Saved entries
○ ○ ○ ○ ○
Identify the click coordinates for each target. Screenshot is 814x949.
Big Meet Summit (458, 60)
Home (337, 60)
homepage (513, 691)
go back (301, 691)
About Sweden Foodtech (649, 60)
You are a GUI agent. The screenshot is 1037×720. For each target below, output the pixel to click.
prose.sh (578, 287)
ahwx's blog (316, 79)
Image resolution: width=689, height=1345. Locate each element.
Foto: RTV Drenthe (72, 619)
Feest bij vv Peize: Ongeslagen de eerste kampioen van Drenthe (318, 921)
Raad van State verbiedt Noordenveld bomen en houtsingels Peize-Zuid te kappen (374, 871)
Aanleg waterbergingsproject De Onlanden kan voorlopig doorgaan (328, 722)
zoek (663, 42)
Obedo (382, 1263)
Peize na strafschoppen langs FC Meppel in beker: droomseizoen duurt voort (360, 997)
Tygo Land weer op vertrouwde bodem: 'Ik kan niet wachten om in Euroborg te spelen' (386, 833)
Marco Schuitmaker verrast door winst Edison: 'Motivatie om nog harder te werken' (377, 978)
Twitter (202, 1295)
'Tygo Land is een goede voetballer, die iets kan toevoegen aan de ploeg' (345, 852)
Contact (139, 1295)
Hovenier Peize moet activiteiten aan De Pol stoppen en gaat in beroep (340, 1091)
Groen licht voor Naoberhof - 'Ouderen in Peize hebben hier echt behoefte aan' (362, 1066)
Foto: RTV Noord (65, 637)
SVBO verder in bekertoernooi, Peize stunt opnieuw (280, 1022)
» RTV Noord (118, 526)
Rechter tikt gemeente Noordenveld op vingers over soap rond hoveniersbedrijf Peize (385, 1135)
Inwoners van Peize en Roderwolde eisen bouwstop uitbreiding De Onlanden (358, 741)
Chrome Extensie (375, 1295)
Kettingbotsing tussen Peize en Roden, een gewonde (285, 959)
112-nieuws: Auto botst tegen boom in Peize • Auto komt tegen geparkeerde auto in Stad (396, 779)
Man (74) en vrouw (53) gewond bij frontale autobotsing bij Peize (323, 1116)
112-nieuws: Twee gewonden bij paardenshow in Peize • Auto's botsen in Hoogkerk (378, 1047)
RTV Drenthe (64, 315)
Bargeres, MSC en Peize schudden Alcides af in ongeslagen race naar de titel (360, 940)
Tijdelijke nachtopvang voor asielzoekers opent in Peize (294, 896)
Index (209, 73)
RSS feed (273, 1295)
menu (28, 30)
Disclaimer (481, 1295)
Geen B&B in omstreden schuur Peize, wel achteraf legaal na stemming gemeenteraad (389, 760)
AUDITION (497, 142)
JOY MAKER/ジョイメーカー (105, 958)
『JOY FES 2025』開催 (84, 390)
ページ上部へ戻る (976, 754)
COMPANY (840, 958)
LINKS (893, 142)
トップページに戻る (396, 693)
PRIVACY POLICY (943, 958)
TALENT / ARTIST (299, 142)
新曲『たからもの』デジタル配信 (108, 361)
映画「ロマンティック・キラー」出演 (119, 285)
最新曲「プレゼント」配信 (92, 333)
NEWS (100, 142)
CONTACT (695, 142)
○ ○ ○ ○ ○
> **What the exercise asks**: List each line of the records that holds the string "Drenthe".

> **Response**:
Foto: RTV Drenthe (72, 619)
Feest bij vv Peize: Ongeslagen de eerste kampioen van Drenthe (318, 921)
RTV Drenthe (64, 315)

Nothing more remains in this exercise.